Stored data entries:

——

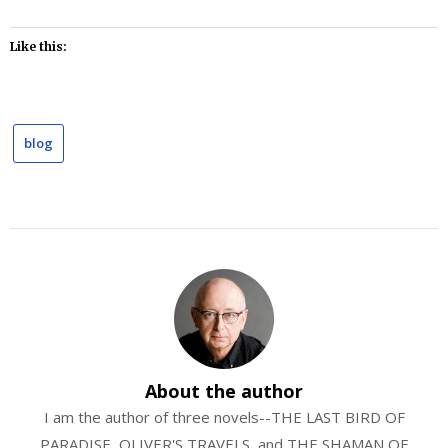
Like this:
blog
About the author
I am the author of three novels--THE LAST BIRD OF
PARADISE, OLIVER'S TRAVELS, and THE SHAMAN OF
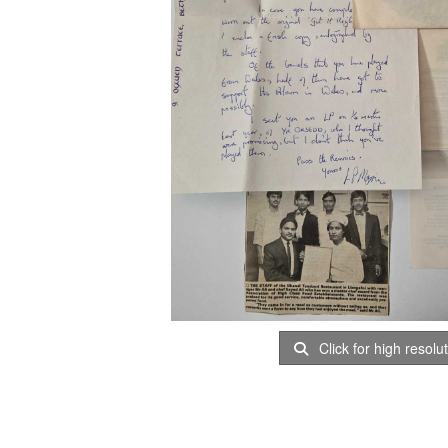
Click for high resolu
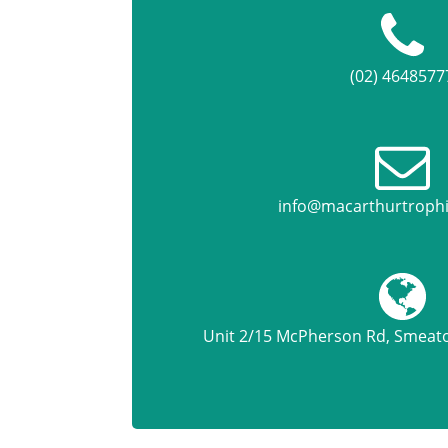
(02) 4648577
info@macarthurtroph
Unit 2/15 McPherson Rd, Smea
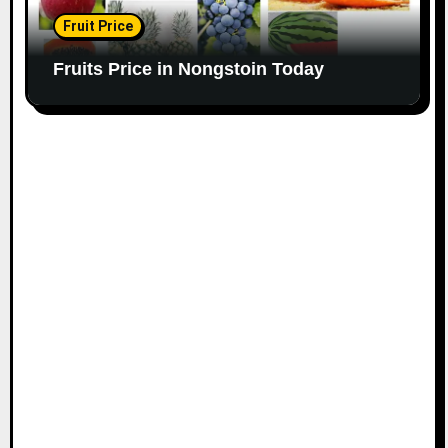
Fruit Price
Fruits Price in Nongstoin Today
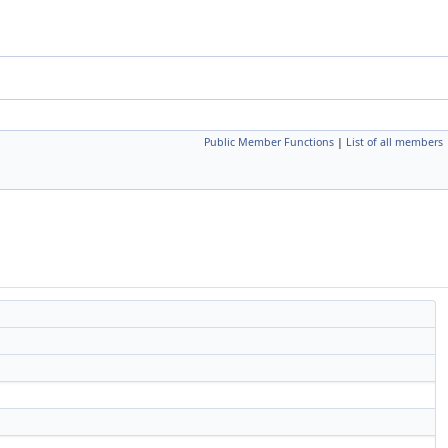
Public Member Functions
|
List of all members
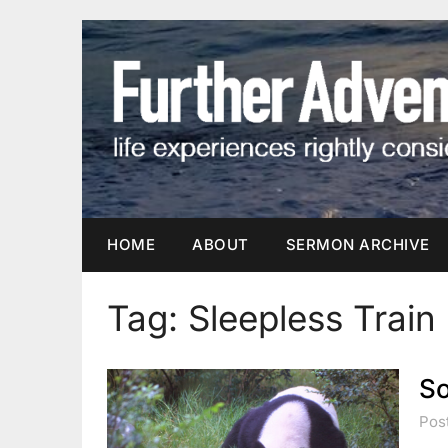
Skip
to
content
HOME
ABOUT
SERMON ARCHIVE
Tag:
Sleepless Train
So
Pos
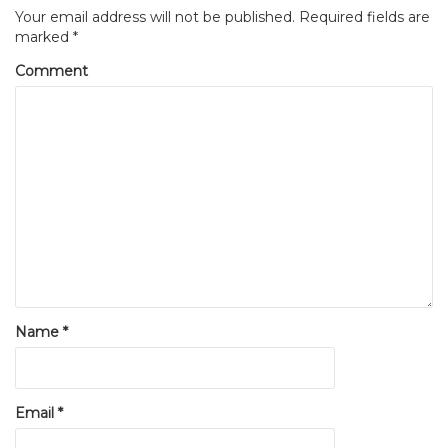
Your email address will not be published.
Required fields are
marked
*
Comment
Name
*
Email
*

——

### About this exercise
Each line carrying the string "author" should be copied out from the entries.

### Solution
About the author
I am the author of three novels--THE LAST BIRD OF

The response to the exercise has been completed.